After arriving and arranging our belongings, we explored the Camino Victoria-Lonquimay, including side roads. We saw few people, and all the views were spectacular.

Volcan Lonquimay in the late afternoon sun.

A pretty little Christian church

Superb Aracauria Araucania, Chilean monkey-puzzle trees, now in the late blooming stage of piñon nuts, an important staple of the Pehuenche Indians of this area. The nuts will be ready by April, we are told.

The picturesque Curacautin River

Elder and Hermana Kauer

Elder Kennington asking a passing family about the surrounding countryside and the people who live in it

Salto la Princesa, Princess Falls,  a geosite of the Kutralkura Geopark located within the Araucarias Biosphere Reserve

Lupines by the side of the road

Two farmers hauling grass hay in an oxcart

Túnel Las Raíces, constructed in 1939, the second longest tunnel in South America. We were told this tunnel took 20 minutes to drive through, and it only had one lane, so we just took pictures of the entrance. On the other side the Argentine border is a journey of about two hours.

In the evening the fireflies came out. Of course you can't see them here, and any picture of them just looks black, but it was a treat to see them gently zooming and bobbing about, winking with soft white light in the cool mountain air, next to the stream near our cabin.
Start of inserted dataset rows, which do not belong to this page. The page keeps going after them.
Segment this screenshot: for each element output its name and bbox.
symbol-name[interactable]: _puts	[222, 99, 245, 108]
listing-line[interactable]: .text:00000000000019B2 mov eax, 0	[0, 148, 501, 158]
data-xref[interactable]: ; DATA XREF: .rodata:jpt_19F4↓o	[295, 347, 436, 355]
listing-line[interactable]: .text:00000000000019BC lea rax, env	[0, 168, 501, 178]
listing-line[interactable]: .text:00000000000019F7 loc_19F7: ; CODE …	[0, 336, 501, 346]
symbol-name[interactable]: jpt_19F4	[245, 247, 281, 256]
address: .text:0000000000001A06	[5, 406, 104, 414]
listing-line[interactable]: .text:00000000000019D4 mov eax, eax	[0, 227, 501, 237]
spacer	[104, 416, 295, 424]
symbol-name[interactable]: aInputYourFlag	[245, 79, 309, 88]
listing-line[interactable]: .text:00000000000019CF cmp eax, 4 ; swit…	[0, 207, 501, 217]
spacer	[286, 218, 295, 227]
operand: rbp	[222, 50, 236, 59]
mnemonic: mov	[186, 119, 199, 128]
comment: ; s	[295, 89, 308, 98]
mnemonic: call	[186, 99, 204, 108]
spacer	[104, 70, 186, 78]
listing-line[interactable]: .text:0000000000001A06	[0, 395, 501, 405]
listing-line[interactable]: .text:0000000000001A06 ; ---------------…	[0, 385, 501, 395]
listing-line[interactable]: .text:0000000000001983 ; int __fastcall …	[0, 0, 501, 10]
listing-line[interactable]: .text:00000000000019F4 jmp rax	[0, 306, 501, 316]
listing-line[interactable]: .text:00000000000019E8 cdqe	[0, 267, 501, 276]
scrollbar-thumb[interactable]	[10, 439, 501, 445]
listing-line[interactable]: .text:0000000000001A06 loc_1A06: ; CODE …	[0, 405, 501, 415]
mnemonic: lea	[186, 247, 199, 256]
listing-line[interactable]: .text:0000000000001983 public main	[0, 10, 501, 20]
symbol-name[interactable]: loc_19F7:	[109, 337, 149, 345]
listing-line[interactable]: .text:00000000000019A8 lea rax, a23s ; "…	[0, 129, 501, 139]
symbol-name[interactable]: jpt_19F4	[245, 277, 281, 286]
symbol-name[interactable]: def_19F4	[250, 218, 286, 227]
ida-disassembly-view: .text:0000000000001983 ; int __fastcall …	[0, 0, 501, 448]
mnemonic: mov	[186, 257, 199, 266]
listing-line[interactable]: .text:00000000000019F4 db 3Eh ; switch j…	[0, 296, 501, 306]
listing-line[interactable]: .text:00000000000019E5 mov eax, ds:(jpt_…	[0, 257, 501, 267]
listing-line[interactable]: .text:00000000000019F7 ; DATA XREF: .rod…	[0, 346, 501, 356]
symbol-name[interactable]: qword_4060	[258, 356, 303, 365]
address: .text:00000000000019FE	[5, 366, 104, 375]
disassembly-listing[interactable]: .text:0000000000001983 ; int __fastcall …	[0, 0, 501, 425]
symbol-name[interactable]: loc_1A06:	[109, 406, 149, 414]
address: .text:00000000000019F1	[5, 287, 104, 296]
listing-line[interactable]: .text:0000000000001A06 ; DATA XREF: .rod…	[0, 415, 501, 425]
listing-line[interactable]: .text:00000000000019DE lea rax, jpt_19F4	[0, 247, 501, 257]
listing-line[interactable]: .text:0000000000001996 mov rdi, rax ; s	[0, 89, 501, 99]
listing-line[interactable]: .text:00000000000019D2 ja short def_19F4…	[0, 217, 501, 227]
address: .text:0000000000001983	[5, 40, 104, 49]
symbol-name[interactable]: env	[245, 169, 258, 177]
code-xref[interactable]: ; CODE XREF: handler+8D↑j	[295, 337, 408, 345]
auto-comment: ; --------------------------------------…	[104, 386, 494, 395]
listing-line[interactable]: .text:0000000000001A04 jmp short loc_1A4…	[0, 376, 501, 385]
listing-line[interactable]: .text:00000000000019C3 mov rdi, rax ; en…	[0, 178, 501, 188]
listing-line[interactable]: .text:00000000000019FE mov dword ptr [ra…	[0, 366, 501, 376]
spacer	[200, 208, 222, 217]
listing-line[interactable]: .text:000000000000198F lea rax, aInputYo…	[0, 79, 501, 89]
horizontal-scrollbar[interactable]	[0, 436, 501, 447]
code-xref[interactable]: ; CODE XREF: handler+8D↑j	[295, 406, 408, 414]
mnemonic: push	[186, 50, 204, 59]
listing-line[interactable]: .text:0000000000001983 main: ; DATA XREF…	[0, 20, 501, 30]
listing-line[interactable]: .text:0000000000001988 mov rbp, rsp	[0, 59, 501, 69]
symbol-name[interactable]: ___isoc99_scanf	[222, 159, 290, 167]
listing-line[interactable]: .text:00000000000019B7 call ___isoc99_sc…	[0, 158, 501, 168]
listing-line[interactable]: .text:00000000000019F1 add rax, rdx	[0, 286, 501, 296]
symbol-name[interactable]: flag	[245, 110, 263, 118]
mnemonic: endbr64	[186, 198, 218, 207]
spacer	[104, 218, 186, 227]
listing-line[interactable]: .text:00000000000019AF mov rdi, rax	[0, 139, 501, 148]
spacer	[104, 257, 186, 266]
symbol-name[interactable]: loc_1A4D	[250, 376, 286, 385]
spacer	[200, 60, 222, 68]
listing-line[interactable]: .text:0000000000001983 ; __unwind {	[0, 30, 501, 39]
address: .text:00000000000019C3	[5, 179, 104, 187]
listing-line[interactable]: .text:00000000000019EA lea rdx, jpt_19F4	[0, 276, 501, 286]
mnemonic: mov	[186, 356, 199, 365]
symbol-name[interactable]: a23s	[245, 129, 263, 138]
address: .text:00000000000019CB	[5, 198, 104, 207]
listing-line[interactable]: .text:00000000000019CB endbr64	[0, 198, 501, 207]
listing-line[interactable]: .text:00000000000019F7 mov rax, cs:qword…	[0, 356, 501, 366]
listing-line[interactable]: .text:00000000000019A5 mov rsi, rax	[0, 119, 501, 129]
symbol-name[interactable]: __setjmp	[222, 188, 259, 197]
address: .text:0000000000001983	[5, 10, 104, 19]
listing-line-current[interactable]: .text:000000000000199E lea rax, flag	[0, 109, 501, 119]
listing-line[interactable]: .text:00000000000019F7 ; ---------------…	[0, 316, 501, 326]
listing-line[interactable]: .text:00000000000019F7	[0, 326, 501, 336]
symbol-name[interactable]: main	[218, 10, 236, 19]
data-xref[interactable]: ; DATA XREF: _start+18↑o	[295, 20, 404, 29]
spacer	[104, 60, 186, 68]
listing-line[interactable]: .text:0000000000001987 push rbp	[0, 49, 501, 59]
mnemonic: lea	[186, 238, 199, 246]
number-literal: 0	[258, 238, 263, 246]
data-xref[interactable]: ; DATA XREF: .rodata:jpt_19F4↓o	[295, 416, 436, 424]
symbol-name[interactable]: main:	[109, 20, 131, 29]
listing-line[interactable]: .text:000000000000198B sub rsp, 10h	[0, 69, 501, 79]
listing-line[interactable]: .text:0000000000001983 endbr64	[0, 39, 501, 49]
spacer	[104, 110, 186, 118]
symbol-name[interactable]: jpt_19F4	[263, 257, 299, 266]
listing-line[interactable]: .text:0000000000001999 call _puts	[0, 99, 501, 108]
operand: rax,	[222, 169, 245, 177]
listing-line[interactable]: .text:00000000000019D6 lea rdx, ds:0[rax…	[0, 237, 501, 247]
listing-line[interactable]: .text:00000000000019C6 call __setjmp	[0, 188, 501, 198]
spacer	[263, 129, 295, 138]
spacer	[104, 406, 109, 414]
In the morning we followed the lodge owners' recommendation and took the 30-mile gravel road to Parque Nacional Conguillio. We stopped by Laguna Captren for a hike part way round, an easy and beautiful walk.
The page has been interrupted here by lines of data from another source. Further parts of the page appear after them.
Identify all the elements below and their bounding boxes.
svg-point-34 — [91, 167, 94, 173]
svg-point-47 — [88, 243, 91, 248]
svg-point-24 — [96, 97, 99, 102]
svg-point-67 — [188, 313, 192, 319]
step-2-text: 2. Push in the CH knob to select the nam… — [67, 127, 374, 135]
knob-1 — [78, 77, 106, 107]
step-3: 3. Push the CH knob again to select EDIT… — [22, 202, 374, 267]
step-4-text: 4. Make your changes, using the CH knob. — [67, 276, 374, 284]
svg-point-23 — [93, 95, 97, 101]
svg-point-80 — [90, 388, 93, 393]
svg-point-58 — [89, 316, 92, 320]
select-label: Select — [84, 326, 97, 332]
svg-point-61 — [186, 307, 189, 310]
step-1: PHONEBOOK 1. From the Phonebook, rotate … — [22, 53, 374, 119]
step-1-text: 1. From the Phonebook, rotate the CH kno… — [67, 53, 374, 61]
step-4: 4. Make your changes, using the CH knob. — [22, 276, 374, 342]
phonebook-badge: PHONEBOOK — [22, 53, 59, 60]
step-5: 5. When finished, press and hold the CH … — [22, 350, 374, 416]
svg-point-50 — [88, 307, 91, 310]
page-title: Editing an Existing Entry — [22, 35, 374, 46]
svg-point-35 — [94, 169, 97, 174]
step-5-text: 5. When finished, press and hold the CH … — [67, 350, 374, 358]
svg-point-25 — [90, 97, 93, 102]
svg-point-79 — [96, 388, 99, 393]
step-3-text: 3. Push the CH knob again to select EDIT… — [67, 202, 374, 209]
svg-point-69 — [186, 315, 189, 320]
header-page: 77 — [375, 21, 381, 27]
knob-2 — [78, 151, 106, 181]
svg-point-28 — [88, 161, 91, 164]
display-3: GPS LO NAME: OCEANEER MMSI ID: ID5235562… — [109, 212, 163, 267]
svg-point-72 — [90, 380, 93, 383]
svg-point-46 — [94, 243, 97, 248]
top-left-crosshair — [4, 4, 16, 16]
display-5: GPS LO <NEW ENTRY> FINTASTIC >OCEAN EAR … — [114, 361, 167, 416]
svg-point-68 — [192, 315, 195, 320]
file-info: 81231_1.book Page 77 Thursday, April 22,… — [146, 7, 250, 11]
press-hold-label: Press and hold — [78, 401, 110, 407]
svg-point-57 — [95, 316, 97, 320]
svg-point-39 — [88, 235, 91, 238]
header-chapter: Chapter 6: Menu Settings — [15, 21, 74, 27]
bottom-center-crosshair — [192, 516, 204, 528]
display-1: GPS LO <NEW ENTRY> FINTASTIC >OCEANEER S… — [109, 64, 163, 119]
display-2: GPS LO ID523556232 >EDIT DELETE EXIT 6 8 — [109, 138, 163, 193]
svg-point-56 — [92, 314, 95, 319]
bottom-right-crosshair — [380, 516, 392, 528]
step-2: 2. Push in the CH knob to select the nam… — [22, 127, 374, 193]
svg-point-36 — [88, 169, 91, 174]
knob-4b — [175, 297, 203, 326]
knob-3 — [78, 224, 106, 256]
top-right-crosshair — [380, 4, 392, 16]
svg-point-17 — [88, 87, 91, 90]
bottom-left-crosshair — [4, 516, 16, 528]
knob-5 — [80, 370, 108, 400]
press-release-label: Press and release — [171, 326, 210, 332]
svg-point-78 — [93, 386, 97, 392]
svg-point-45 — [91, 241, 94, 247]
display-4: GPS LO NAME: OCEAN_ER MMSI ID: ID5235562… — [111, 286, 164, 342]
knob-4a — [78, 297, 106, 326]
Shrubs of Fuchsia Magellanica, the Chilean Chilco, in stunning full bloom.

A family of waterfowl enjoying the marshy end of the laguna. I think these are Caiquen, the "Goose of the Magellan."

I don't know what these four-petaled red flowers with the scalloped leaves are called, but they were beautiful.

The plants live on the bark of the trees.

Beautiful white flowers, but I don't know what they are.

Elder Kennington had quite a time navigating a narrow, deep, gully-wash of a 6-kilometer dirt road from the laguna to the famous Volcan Llaima and Lake Conguillio nearby. He was hoping we wouldn't have to turn the car around while driving through it.

The volcano from a distance

As you got closer to Volcan Llaima, the countryside gave way to dry black lava soil.

 
Lago Conguillio, where you could see a few hardy sunbathers along the shore. The water itself was not that cold. Large buses of tourists were coming from the southern road (a bus would not have handled the trench road very well) and a restaurant was under construction.


Not far from the lake was a camping area full of families enjoying nature. The Peruvian Lilies, Alstroemeria, were growing wild along the roadside and under the trees. 


The pretty drive back to our cabana, along the Camino Manchuria, which was suggested to us as a "shortcut." If it hadn't been for the detailed map of Chile on our handheld GPS unit, we might still be out there driving around.

Friday morning, on my birthday, we reluctantly packed everything up and got back on Ruta 5 and Ruta de la Madera to Concepcion. Elder Kauer and Elder Kennington had to stop at this roadside stand selling Mote con Huesillo, honey, tortillas, drinks and cheese, along with Merken spice. Elder Kauer bought a round of white, latticed, sour-cream flavored cheese which went very well with the apples we had with us.

We passed the Collipulli Viaduct for the last time.

On an earlier trip with the Pendleys, the Kauers had stopped at an unlikely-looking sign advertising "La Vaca Loca" -- The Crazy Cow -- which turned out to be a decent restaurant on the side of the road between Angol and Renaico. We stopped for an excellent lunch amid the hydrangeas.

One last shot of the blue hydrangeas. What a wonderful end to our mission, and another unforgettable birthday for me.